Task:
Search the material for the word "Notebook" and copy each line that holds it.

[[ Extracted material open ]]

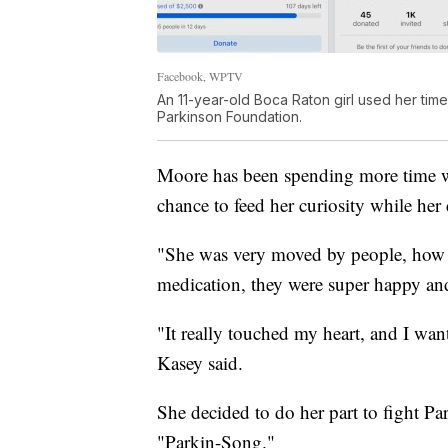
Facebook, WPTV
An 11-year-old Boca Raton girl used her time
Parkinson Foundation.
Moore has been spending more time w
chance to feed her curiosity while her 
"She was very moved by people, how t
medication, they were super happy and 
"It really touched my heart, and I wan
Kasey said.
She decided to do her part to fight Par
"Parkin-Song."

[[ Extracted material closed ]]
[[ Extracted material open ]]

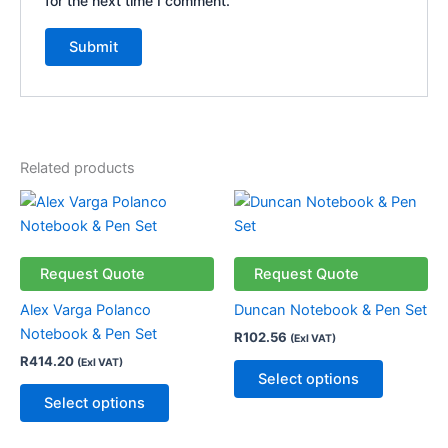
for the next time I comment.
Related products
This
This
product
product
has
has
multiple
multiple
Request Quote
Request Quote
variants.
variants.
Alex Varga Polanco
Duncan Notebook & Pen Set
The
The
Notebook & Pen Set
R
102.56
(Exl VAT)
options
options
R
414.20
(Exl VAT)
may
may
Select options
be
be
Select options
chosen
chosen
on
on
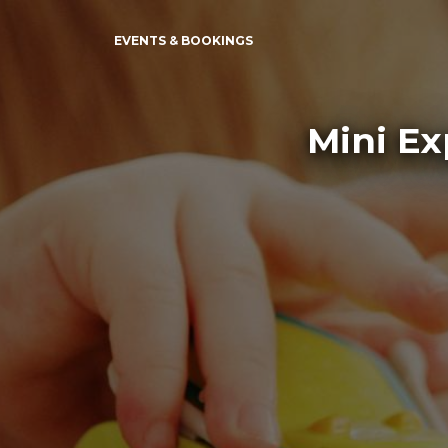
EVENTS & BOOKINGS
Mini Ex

[[ Extracted material closed ]]

Problem solution:
Duncan Notebook & Pen Set
Notebook & Pen Set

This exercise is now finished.